History

Can the Anglo-American “Special Relationship” Survive the Bicentennial of the War of 1812?

The bicentennial of the War of 1812 is now upon us. It might be supposed, after the passage of two centuries, that all the emotions surrounding the conflict have subsided and that American, British, and Canadian historians would be free to discuss the war in neutral and dispassionate ways. After all, many of these scholars have been telling us for some years now that the war was a “draw.” The United States may have failed to conquer Canada and impose its peace terms upon Great Britain; but the British, when they sought to obtain a settlement that might have secured Canada against future American aggression, were no more successful when they invaded the United States in the summer of 1814. Common sense eventually prevailed and both sides settled for the restoration of the status quo ante bellum.
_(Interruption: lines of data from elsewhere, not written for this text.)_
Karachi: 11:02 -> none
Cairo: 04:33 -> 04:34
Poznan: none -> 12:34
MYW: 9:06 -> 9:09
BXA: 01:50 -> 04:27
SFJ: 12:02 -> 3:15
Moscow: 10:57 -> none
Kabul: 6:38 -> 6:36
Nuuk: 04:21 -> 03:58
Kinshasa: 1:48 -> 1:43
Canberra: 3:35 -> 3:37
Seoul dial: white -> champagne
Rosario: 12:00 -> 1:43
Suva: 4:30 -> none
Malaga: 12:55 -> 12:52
Yet current indications suggest that the bicentennial might well revive the passions of two centuries ago. To the extent that the United States has taken any cognizance of the conflict, the emphasis has been on the unexpected triumphs of the infant American navy over the frigates of the Royal Navy and in the engagements on Lakes Champlain and Erie. These victories sufficed to persuade Americans—then and now—that the republic had stood up to the “Mistress of the Seas” and taught her the lesson never again to violate American neutrality or maritime rights.
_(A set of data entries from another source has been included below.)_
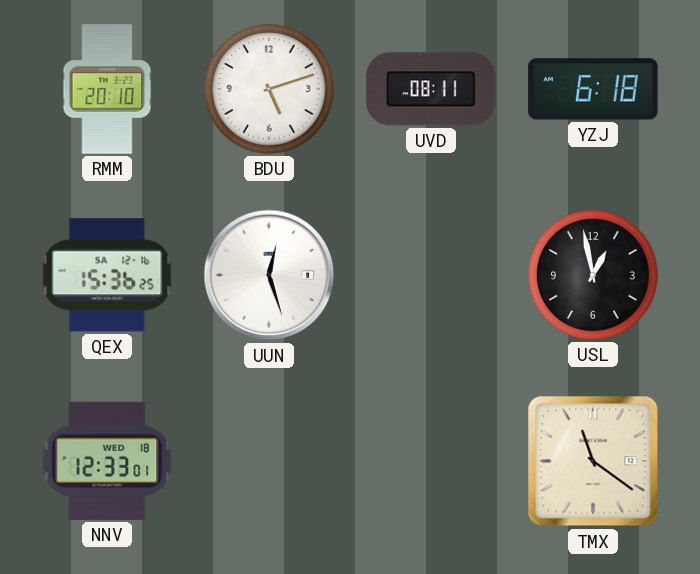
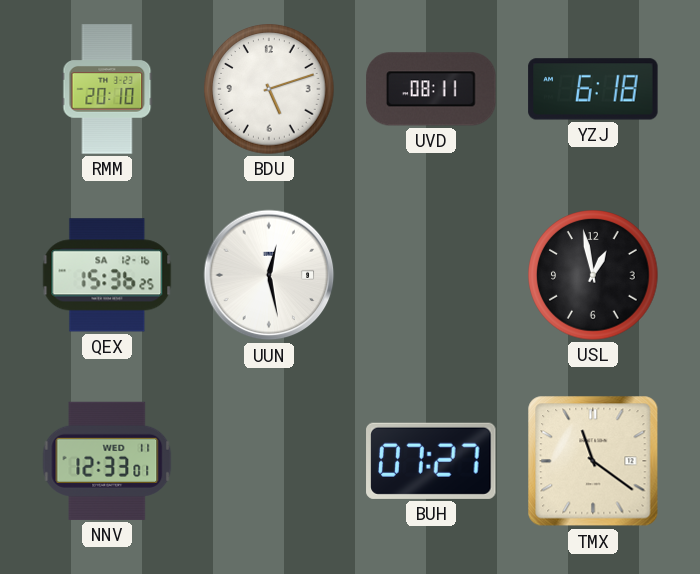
UUN: 12:27 -> 12:28
NNV date: WED 18 -> WED 11
BUH: none -> 07:27
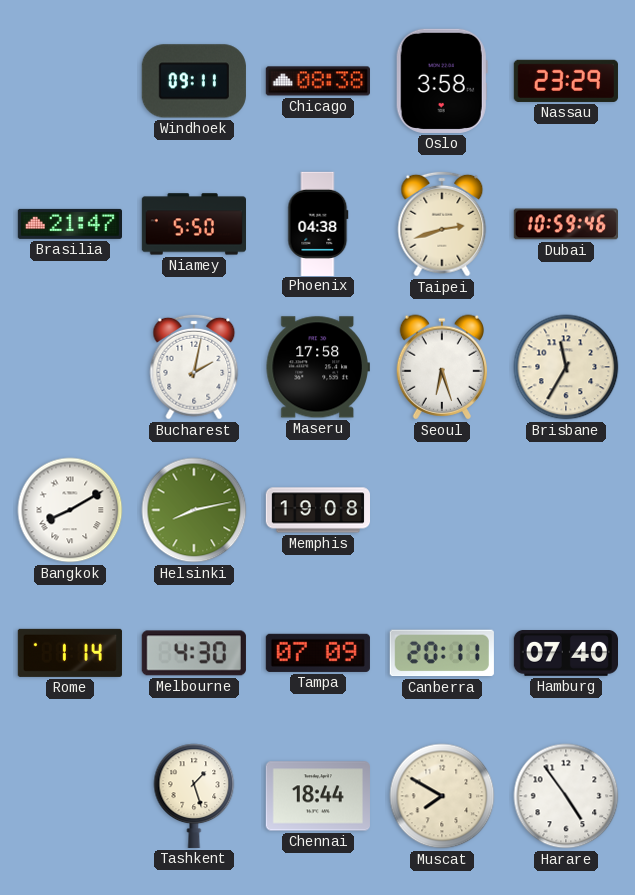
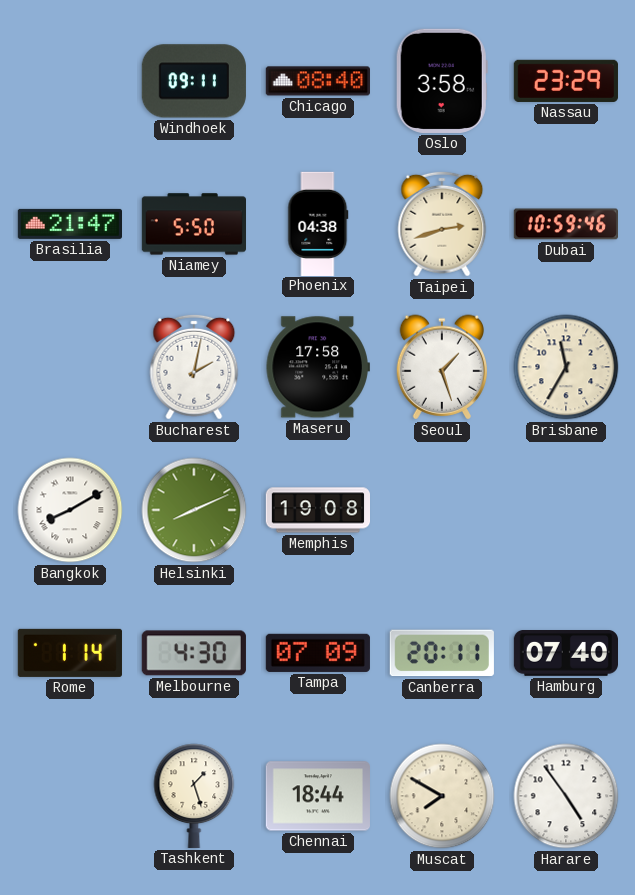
Chicago: 08:38 -> 08:40
Seoul: 6:27 -> 1:27
Helsinki: 8:13 -> 8:11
The Canadians, whose government is devoting some $30 million to the bicentennial, are remembering the war for having created an independent sense of Canadian identity that became the foundation for Canadian nationhood itself, one that is rooted in loyalty to the British crown and in a repudiation of the values of American republicanism. As a consequence, they are celebrating the valiant deeds of the military heroes who made this possible, just as they did in the nineteenth century. Two new biographies of Sir Isaac Brock, the savior of Upper Canada (Ontario), have already appeared, and we can surely expect additional accounts of the successful defense of Canada against American aggression in the months to come.

But it is the British reaction to the bicentennial that is the most surprising. Surprising because British historians have long told us that Britons retain no memories at all of a war that was no more than a small and irritating sideshow to the main event of 1812—which was the struggle against Napoleon’s domination over the continent of Europe. Yet three recent British accounts of the war adopt a very different stand. The first, 1812: War with America published by the late Jon Latimer in 2007, is absolutely unequivocal in asserting that because the Americans failed to accomplish their war-time goals, they necessarily lost the conflict and that the British and the Canadians must logically be considered as the victors.
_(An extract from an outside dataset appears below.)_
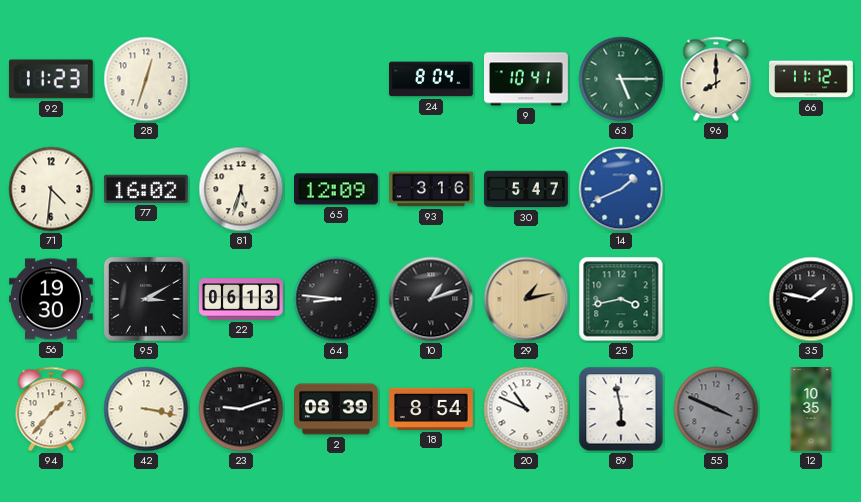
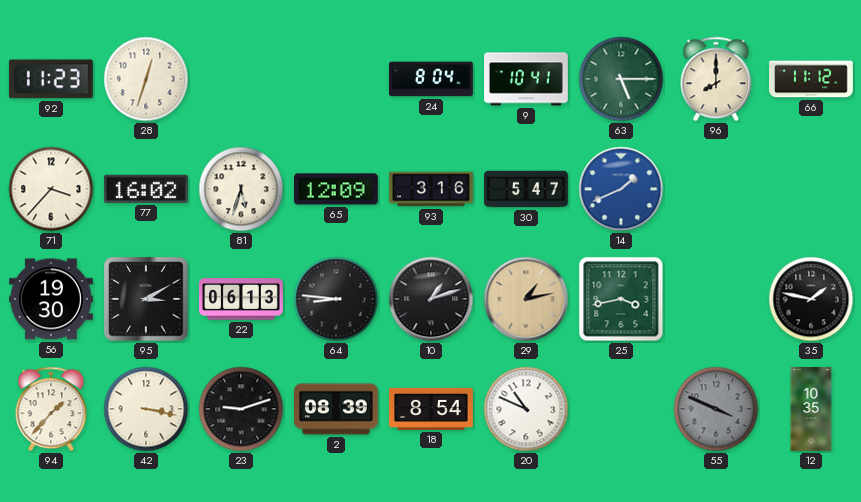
71: 4:31 -> 3:37
89: 5:58 -> none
In 2011, Brian Arthur published a monograph with the bold title How Britain Won the War of 1812.  Arthur built on Latimer’s claims by arguing that it was the impact of the British naval blockades of the American coast in 1813 and 1814 that gave the British their triumph. Historians, it should be said, had long been aware that the British blockades distorted the flows of trade and money in the United States in ways that made it increasingly difficult for the Madison administration to find the financial resources to wage war, but few scholars had ever believed that their impact had been so decisive as to force the United States to seek peace terms from the British. Arthur can certainly make a case that the British blockades were more effective than historians had hitherto suspected, but even so the argument does not quite suffice to explain the timing of the critical developments that led to peace. The Americans abandoned their hopes for imposing peace terms on the British in June 1814. They did so not because of the difficulties caused by the blockades but more in response to developments in Europe, namely the fall of Napoleon in the spring of 1814. This event decisively shifted the international balance of power against the United States and threatened to leave the republic diplomatically isolated and militarily vulnerable to the increased capacity of Great Britain to wage offensive war in North America in ways that had not been possible in 1812 and 1813.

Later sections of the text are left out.